At the age of seven, living in Addis Ababa, Ethiopia, Kidist became dependent on her relatives who decided she would serve as a nanny and eventually grow up to be a maid. However, Kidist’s inquisitiveness, diligence, and enthusiasm for learning changed the course of her life—she became the first person to attend school in her immediate family. School gave Kidist the confidence to dream. At 17, she immigrated alone to the United States after winning a scholarship to participate in a yearlong exchange program.

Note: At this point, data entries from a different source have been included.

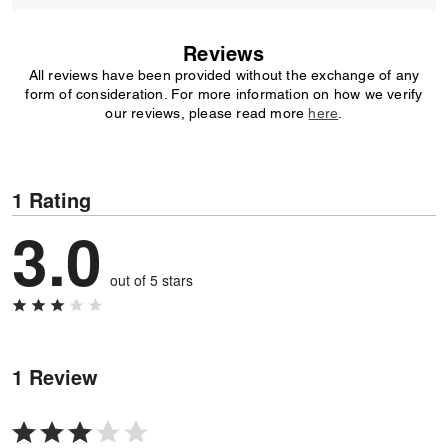
Reviews
All reviews have been provided without the exchange of any
form of consideration. For more information on how we verify
our reviews, please read more
here
.
1 Rating
3.0
out of 5 stars
1 Review
Rated
3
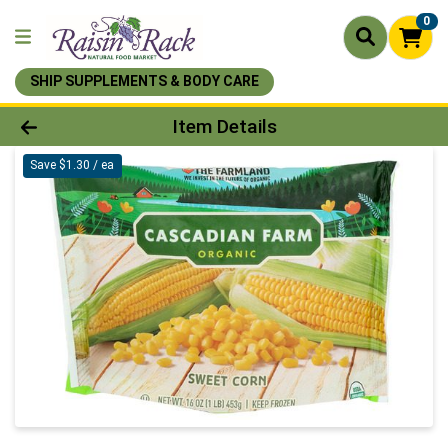
0
SHIP SUPPLEMENTS & BODY CARE
Product Details Page
Item Details
Save $1.30 / ea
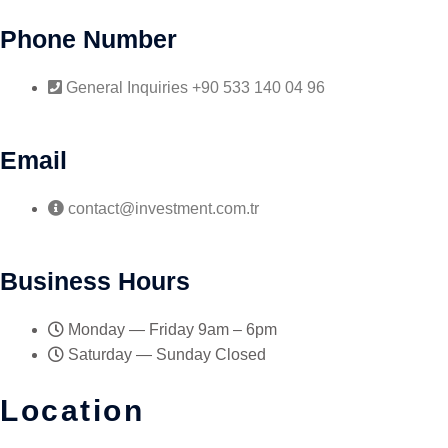
Phone Number
General Inquiries +90 533 140 04 96
Email
contact@investment.com.tr
Business Hours
Monday — Friday 9am – 6pm
Saturday — Sunday Closed
Location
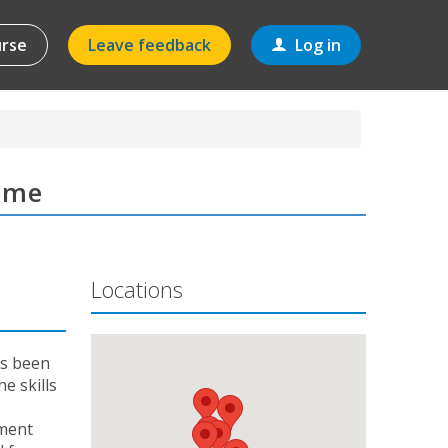
urse
Leave feedback
Log in
amme
Locations
as been
e skills
ement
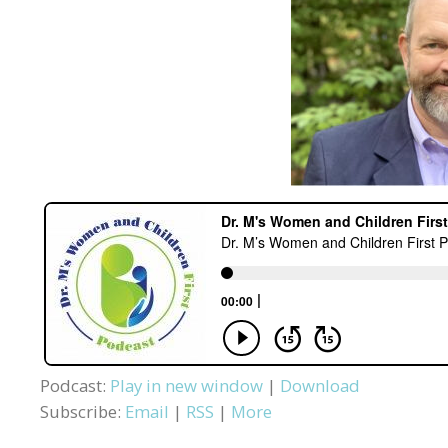
Podcast:
Play in new window
|
Download
Subscribe:
Email
|
RSS
|
More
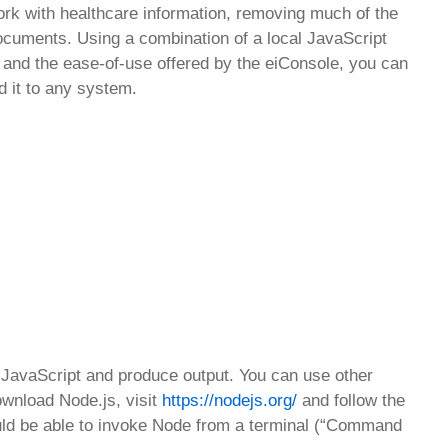
 work with healthcare information, removing much of the
cuments. Using a combination of a local JavaScript
pt and the ease-of-use offered by the eiConsole, you can
 it to any system.
e JavaScript and produce output. You can use other
ownload Node.js, visit
https://nodejs.org/
and follow the
should be able to invoke Node from a terminal (“Command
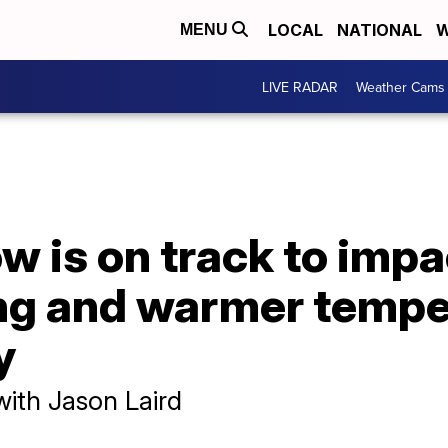
LOCAL
NATIONAL
W
MENU
LIVE RADAR
Weather Cams
w is on track to imp
ng and warmer tempe
y
with Jason Laird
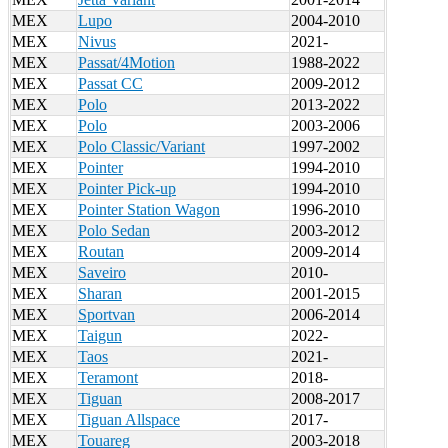
MEX
Lupo
2004-2010
MEX
Nivus
2021-
MEX
Passat/4Motion
1988-2022
MEX
Passat CC
2009-2012
MEX
Polo
2013-2022
MEX
Polo
2003-2006
MEX
Polo Classic/Variant
1997-2002
MEX
Pointer
1994-2010
MEX
Pointer Pick-up
1994-2010
MEX
Pointer Station Wagon
1996-2010
MEX
Polo Sedan
2003-2012
MEX
Routan
2009-2014
MEX
Saveiro
2010-
MEX
Sharan
2001-2015
MEX
Sportvan
2006-2014
MEX
Taigun
2022-
MEX
Taos
2021-
MEX
Teramont
2018-
MEX
Tiguan
2008-2017
MEX
Tiguan Allspace
2017-
MEX
Touareg
2003-2018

Once the exchange program was over, Kidist decided to stay. She was 18 and didn’t have much by way of financial or academic support, but she did have the courage to push through. Unable to afford a lawyer, she wrote her asylum case on a borrowed laptop, mainly using the internet as her guide. Fortunately, she was granted her asylum within months and got another chance to continue her education. After finishing high school, Kidist received a full-tuition scholarship at Berea College in Kentucky to pursue her undergraduate studies. There, Kidist was actively involved in planning and organizing several programs that provided mentorship and mental health awareness for fellow students.
After graduating summa cum laude with a degree in biology, Kidist conducted various research at Washington University in St. Louis, where she worked under Doctors John DiPersio and Jaebok Choi to develop effective therapeutic strategies for graft-versus-host disease (GvHD). Next, she worked at the University of Southern California, where she studied the role of Orb2, a protein crucial for long-term memory in Drosophila at the laboratory of Doctor Ansgar Siemer. Kidist’s research has produced ten original articles that are published in various journals including Leukemia, one of the most prestigious journals in hemato-oncology. Kidist’s work is already receiving national recognition and one of the drugs she studied is currently being tested in clinical trials to treat GvHD.
Kidist is now a PhD student under the mentorships of Professors Kevin Haigis, Ana Anderson and Vijay Kuchroo at Harvard University. Following her scientific training, Kidist hopes to lead her own independent lab that works towards developing effective therapeutics for cancer and become an advocate for providing mentorship services to underrepresented minorities in STEM. She currently serves as the founder and president of Habeshas in STEM, an outreach program that connects graduate students with undergraduate juniors in the Ethiopian community and beyond to provide mentorship and support for a career in STEM.